Source records:

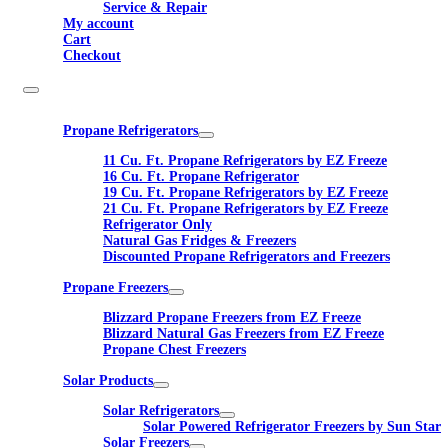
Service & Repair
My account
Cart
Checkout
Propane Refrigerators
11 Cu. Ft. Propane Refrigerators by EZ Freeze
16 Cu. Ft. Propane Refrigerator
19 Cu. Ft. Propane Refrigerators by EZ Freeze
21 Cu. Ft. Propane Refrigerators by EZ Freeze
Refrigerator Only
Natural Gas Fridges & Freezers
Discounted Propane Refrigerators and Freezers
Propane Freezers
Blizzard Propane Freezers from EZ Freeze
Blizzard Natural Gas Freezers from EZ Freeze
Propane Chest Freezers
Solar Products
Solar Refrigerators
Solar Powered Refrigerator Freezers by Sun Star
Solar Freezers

--

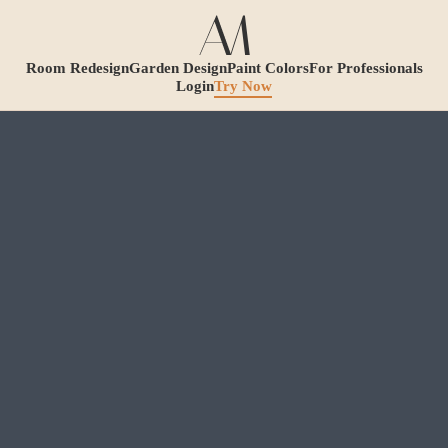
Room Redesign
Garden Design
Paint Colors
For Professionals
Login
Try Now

▶ _Exercise details_
The answer is the run of lines above from the line containing "Service & Repair" through the line containing "Solar Freezers", copied exactly and alone.

▶ _Response below_
Service & Repair
My account
Cart
Checkout
Propane Refrigerators
11 Cu. Ft. Propane Refrigerators by EZ Freeze
16 Cu. Ft. Propane Refrigerator
19 Cu. Ft. Propane Refrigerators by EZ Freeze
21 Cu. Ft. Propane Refrigerators by EZ Freeze
Refrigerator Only
Natural Gas Fridges & Freezers
Discounted Propane Refrigerators and Freezers
Propane Freezers
Blizzard Propane Freezers from EZ Freeze
Blizzard Natural Gas Freezers from EZ Freeze
Propane Chest Freezers
Solar Products
Solar Refrigerators
Solar Powered Refrigerator Freezers by Sun Star
Solar Freezers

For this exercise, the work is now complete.